No Small Matter **1/2
Advocacy documentaries tend towards tediousness and stridency, so it’s refreshing when one can be both so earnest about its position and so relatively fleet-footed about pitching it. Directors Danny Alpert, Jon Siskel and Greg Jacobs explore the importance of early childhood education, discussing the science behind the importance of pre-school development, the factors leading to disparities in outcome, and a prescription for giving more children a better shot at success.

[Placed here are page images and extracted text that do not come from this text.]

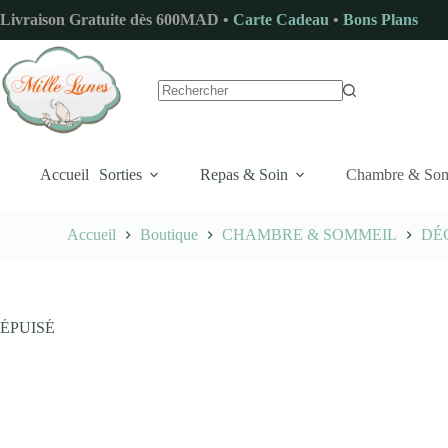
Passer
Livraison Gratuite dès 600MAD •
Carte Cadeau
•
Bons Plans
au
contenu
Aucun
résultat
Accueil
Sorties
Repas & Soin
Chambre & So
Accueil
Boutique
CHAMBRE & SOMMEIL
DÉ
ÉPUISÉ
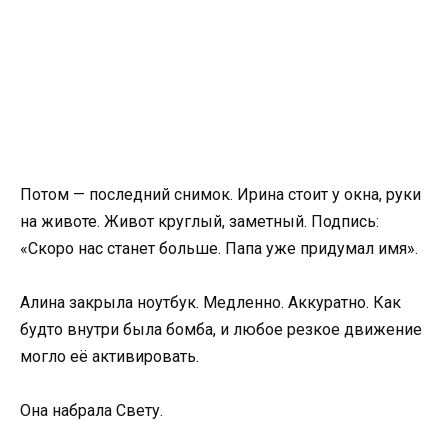
Потом — последний снимок. Ирина стоит у окна, руки
на животе. Живот круглый, заметный. Подпись:
«Скоро нас станет больше. Папа уже придумал имя».
Алина закрыла ноутбук. Медленно. Аккуратно. Как
будто внутри была бомба, и любое резкое движение
могло её активировать.
Она набрала Свету.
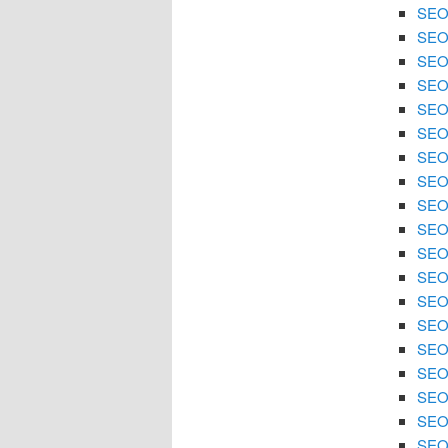
SEO 
SEO 
SEO 
SEO 
SEO 
SEO 
SEO 
SEO
SEO 
SEO 
SEO 
SEO 
SEO
SEO 
SEO 
SEO 
SEO 
SEO 
SEO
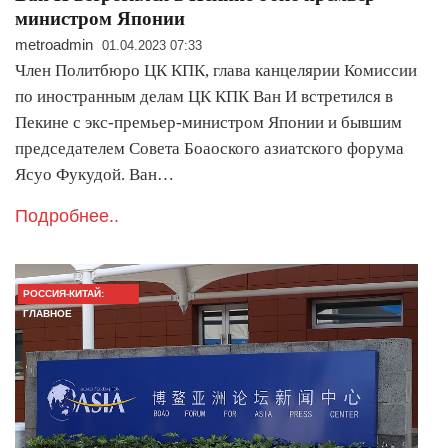
министром Японии
metroadmin
01.04.2023 07:33
Член Политбюро ЦК КПК, глава канцелярии Комиссии
по иностранным делам ЦК КПК Ван И встретился в
Пекине с экс-премьер-министром Японии и бывшим
председателем Совета Боаоского азиатского форума
Ясуо Фукудой. Ван…
Подробнее..
РОССИЯ-КИТАЙ:
ГЛАВНОЕ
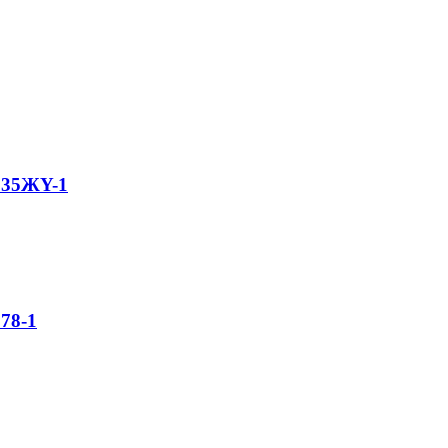
135ЖY-1
78-1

The filmmakers at times get a little silly and overly literal in their choices, from a clunky filmstrip-style info to prove their point that “beginnings matter,” to images that visually underline every spoken word. But No Small Matter also does its job reasonably well by telling individual tales of parents struggling to balance economic realities and their kids’ best interests, and pre-school teachers whose enthusiasm collides with crappy pay. It’s hard to imagine someone watching a movie like this who didn’t already support the thesis at hand, but if you’re going to preach to the choir, at least it’s nice to take only 73 minutes to do so, and tell a few compelling stories along the way. Available July 10 via SLFSatHome.org. (NR)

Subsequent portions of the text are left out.